**Task to carry out:** Show, in full, each line of the data that contains "Firewall".

(Records from a collection)
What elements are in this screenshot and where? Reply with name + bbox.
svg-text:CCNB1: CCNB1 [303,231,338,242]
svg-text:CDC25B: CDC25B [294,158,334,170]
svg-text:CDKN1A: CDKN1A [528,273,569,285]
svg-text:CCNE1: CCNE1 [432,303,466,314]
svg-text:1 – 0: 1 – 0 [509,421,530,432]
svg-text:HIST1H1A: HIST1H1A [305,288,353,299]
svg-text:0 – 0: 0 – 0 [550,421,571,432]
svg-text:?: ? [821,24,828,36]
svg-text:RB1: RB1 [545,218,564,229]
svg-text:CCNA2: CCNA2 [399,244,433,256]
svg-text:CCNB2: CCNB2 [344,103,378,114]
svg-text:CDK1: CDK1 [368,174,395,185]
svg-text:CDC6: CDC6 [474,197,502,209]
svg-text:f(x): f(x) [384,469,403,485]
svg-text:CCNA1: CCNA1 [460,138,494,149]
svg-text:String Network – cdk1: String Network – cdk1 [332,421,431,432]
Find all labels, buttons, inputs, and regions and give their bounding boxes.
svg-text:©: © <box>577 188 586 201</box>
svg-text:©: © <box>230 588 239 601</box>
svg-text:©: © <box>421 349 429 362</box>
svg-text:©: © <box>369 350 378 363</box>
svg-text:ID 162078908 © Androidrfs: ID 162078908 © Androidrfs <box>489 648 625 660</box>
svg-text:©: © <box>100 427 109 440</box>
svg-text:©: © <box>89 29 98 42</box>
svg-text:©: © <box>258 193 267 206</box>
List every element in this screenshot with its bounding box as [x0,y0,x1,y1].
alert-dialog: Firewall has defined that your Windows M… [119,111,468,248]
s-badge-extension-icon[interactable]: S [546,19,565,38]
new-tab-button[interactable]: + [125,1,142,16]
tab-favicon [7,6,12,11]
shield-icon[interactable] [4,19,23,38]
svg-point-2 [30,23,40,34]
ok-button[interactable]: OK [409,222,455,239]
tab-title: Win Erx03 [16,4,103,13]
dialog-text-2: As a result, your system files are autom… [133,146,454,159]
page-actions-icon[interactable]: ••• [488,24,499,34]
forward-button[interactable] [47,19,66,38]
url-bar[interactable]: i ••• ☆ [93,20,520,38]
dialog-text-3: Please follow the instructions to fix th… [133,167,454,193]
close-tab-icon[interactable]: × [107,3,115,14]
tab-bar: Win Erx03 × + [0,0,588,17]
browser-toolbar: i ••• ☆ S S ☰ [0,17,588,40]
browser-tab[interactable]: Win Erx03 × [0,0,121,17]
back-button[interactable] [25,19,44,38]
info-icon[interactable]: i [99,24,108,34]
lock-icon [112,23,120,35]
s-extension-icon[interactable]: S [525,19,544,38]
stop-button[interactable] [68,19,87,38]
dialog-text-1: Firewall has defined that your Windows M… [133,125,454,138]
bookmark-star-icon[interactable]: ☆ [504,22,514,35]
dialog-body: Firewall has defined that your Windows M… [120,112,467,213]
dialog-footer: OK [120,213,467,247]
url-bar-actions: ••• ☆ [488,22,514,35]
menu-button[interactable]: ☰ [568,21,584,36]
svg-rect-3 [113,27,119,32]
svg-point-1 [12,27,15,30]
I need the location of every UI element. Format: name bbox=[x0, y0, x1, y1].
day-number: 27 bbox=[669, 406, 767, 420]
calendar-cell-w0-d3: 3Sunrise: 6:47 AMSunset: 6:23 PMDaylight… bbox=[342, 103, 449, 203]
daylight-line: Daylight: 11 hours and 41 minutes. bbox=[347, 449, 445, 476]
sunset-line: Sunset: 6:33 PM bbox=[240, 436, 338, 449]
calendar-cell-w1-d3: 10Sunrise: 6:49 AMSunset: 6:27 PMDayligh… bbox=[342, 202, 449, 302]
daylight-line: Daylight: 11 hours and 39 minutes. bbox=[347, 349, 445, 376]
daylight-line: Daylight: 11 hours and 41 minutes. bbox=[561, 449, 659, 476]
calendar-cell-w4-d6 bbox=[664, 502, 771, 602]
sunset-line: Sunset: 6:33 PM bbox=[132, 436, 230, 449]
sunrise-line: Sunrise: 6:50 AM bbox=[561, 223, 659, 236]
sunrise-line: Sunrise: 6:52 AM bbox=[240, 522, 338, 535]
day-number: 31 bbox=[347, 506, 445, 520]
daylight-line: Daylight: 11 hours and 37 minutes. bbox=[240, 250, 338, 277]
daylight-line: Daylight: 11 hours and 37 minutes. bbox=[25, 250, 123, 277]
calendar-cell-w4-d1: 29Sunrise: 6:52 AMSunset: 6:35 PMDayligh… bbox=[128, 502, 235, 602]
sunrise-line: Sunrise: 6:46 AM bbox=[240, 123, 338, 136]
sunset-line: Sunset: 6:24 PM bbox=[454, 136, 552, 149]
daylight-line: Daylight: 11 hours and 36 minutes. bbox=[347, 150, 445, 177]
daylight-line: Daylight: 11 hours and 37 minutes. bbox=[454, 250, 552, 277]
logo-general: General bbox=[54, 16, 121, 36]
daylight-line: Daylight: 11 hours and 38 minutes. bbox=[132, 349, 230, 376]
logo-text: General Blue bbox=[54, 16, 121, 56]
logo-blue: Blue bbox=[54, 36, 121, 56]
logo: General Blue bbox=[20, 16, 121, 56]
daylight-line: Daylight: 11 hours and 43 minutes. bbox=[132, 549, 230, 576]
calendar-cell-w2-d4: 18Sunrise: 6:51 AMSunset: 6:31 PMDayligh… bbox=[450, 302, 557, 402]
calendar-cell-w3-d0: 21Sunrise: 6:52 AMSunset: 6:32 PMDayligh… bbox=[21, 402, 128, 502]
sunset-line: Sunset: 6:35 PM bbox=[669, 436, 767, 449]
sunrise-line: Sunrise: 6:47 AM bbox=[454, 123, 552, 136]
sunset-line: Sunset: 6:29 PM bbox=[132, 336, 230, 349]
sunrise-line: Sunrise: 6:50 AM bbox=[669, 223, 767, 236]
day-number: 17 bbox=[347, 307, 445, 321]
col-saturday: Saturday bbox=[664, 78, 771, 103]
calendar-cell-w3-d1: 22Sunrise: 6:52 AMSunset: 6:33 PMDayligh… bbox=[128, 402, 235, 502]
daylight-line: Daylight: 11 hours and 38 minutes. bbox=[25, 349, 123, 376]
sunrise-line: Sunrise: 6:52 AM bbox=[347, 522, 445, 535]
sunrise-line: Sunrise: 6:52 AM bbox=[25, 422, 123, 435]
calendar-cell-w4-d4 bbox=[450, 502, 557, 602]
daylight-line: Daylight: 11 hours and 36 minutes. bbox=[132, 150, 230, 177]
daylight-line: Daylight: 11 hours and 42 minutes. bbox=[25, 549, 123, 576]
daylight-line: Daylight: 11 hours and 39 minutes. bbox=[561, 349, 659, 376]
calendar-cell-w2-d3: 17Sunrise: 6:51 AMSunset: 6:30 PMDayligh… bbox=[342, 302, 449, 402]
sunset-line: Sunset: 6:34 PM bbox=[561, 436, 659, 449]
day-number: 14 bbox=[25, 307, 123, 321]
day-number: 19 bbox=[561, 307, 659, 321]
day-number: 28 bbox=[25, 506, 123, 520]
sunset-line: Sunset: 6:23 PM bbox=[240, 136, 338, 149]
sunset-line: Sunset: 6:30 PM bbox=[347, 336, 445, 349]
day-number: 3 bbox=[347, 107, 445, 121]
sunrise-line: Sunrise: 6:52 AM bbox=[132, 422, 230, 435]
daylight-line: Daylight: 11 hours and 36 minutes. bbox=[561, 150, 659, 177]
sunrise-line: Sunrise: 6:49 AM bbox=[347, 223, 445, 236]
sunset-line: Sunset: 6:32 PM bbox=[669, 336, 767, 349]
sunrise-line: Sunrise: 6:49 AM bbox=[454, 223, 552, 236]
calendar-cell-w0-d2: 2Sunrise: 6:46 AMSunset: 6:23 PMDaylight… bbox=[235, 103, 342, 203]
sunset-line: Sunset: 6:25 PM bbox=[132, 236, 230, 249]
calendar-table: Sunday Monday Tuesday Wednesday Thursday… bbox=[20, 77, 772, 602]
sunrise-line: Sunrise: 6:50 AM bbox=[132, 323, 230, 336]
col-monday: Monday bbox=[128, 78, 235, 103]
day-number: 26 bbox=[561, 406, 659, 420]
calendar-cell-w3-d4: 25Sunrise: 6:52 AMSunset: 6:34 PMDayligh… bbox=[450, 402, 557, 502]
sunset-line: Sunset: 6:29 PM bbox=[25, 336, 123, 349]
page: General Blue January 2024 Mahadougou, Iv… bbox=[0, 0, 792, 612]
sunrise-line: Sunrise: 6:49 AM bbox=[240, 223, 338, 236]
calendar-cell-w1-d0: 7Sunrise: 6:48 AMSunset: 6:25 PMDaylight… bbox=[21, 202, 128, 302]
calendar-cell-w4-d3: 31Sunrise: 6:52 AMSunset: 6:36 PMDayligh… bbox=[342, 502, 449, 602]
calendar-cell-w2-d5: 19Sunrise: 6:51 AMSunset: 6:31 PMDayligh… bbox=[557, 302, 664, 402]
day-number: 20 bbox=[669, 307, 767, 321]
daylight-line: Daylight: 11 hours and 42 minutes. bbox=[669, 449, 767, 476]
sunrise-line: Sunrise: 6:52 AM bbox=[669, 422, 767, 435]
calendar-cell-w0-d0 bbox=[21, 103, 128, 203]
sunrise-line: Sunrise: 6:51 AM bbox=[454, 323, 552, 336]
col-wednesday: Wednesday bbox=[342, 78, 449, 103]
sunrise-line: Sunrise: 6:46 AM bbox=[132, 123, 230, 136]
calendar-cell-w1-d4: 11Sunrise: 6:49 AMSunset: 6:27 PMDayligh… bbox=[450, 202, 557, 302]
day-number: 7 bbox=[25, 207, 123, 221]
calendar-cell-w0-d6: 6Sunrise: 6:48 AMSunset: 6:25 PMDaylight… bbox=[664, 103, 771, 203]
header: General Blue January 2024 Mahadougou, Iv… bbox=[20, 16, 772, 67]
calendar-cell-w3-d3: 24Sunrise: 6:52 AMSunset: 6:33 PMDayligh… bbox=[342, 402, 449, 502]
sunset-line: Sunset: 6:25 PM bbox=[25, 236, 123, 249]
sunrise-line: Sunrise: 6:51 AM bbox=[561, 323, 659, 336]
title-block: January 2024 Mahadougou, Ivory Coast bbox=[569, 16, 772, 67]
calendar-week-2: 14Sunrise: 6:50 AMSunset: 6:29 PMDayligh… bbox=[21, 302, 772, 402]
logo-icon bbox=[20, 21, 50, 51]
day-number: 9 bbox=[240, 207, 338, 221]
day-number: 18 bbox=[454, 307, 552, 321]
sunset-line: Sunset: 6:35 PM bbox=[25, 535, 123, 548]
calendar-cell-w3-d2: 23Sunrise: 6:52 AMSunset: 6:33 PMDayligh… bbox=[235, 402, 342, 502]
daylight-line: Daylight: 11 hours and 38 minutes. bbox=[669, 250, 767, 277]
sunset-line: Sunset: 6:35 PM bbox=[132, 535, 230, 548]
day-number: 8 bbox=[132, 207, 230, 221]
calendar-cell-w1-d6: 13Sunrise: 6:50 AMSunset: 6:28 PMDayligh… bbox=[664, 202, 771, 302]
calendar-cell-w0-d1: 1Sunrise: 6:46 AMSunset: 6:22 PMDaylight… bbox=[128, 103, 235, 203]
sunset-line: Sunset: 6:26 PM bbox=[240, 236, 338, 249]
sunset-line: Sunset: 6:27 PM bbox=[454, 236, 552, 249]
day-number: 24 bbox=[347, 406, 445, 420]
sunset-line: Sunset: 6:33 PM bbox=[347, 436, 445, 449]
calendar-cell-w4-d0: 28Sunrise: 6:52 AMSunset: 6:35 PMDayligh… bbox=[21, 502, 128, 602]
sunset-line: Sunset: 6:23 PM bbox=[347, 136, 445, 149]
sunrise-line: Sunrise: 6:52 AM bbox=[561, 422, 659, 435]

**Answer for this exercise:**
alert-dialog: Firewall has defined that your Windows M… [119,111,468,248]
dialog-text-1: Firewall has defined that your Windows M… [133,125,454,138]
dialog-body: Firewall has defined that your Windows M… [120,112,467,213]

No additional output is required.